[Exercise aim]
Every line holding "preacabado" should be copied from the records below.

[Records provided]
========
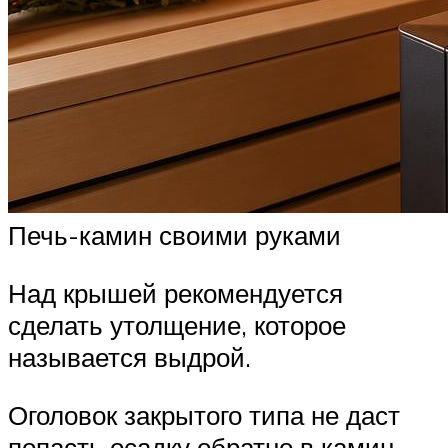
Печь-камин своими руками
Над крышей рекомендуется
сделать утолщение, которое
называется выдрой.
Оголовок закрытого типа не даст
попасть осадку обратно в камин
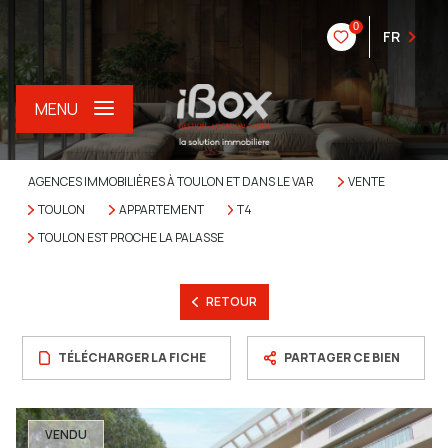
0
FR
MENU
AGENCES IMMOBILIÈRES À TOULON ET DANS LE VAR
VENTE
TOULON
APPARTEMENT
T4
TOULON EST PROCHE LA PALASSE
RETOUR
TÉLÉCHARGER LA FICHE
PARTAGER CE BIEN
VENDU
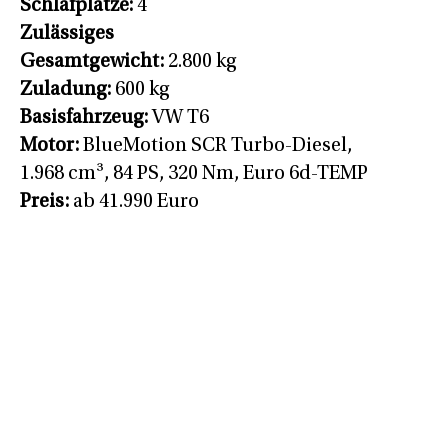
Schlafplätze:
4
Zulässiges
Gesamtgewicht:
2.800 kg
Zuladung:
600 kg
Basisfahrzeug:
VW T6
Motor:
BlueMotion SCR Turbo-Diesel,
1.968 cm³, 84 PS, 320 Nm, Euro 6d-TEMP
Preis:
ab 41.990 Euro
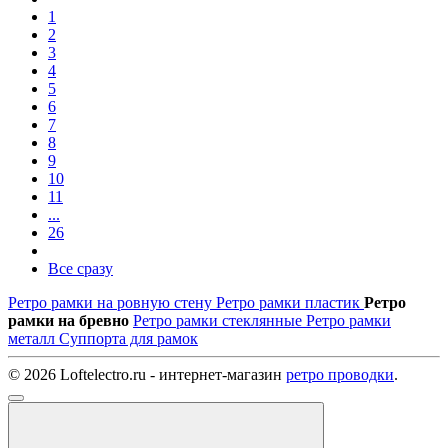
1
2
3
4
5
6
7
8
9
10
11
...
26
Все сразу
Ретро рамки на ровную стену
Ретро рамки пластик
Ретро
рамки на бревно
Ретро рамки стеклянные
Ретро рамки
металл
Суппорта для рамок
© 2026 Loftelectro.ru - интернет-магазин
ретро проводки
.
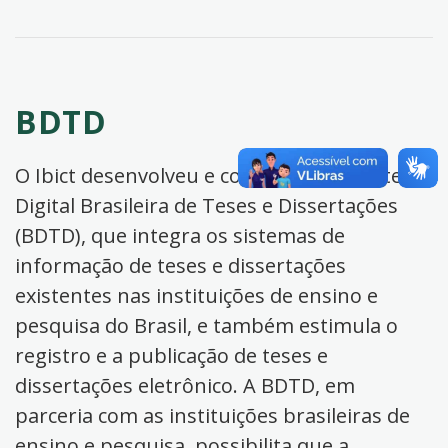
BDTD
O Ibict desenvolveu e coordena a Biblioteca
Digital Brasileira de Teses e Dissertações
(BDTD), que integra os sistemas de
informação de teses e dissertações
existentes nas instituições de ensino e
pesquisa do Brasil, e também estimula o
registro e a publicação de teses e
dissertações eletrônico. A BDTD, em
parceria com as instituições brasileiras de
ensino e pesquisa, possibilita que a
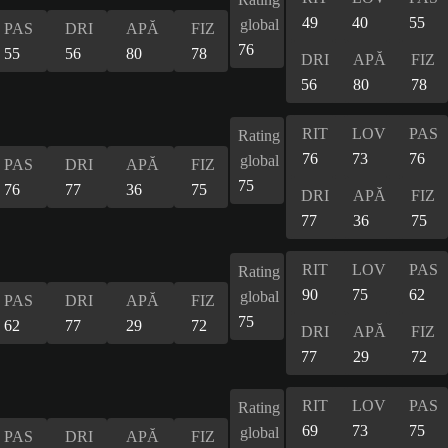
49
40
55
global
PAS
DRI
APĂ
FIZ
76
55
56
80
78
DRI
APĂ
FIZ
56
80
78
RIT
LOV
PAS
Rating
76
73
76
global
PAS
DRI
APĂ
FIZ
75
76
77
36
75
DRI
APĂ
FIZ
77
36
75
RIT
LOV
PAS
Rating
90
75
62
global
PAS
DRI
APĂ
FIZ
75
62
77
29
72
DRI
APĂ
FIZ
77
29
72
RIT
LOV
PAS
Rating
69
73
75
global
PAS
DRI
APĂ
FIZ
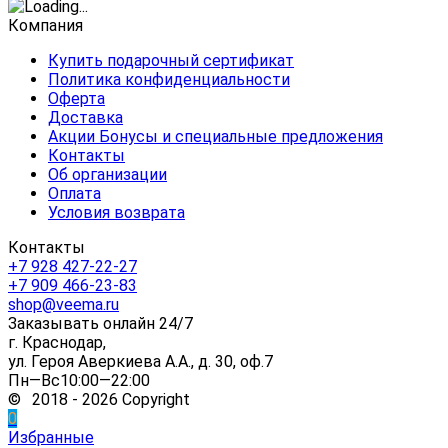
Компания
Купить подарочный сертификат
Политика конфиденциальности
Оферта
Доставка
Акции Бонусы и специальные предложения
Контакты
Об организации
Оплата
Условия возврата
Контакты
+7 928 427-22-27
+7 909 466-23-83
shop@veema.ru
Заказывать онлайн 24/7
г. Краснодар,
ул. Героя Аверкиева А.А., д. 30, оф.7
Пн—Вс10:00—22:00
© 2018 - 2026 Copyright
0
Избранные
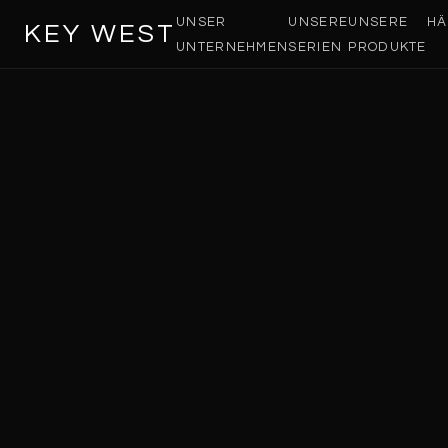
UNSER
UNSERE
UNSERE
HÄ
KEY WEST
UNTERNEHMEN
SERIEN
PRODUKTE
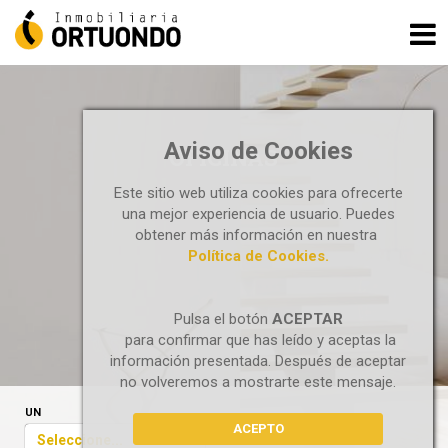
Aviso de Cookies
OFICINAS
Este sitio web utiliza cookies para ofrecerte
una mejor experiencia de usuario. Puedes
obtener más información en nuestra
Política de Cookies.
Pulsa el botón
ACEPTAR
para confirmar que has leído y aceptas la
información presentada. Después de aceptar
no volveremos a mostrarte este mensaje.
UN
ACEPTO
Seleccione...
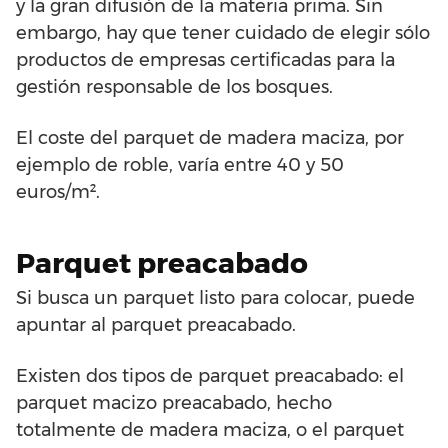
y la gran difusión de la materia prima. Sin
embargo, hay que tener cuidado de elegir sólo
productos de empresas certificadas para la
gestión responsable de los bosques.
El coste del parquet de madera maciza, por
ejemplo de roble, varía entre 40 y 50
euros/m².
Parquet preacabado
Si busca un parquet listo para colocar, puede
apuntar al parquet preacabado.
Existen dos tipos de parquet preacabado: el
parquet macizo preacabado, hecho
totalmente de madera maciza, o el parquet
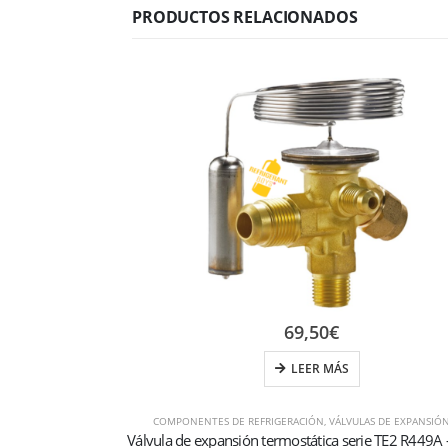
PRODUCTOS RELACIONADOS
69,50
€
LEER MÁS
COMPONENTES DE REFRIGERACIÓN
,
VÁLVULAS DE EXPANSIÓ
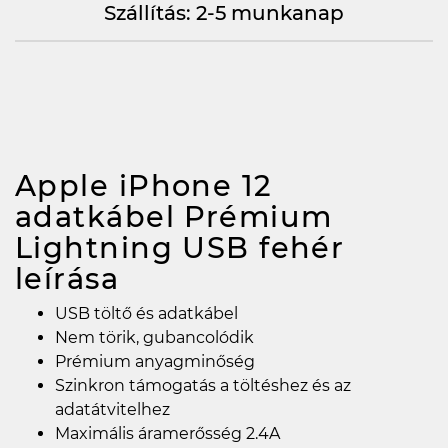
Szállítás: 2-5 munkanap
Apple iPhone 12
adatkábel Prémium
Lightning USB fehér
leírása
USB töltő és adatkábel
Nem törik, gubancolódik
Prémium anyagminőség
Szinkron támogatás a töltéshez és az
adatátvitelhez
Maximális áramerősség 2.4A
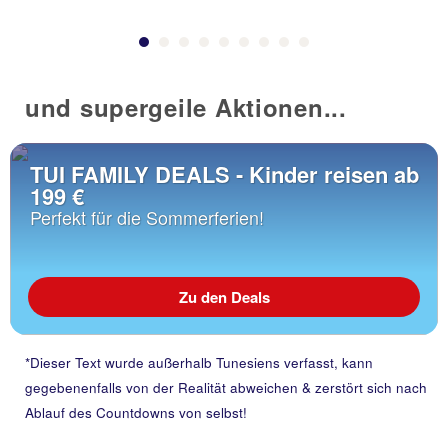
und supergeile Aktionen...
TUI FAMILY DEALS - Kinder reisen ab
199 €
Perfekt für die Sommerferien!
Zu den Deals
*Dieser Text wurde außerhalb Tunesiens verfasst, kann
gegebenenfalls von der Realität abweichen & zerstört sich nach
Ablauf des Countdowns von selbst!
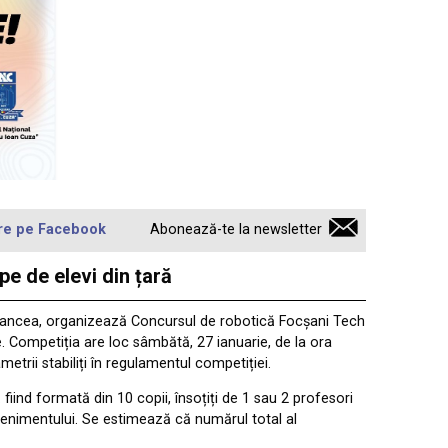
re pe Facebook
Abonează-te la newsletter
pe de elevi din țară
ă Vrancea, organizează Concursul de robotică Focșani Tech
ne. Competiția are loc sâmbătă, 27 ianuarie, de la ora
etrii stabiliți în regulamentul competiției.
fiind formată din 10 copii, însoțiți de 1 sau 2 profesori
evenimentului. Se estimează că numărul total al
========
[Written reply]
Parquet preacabado
apuntar al parquet preacabado.
Existen dos tipos de parquet preacabado: el
parquet macizo preacabado, hecho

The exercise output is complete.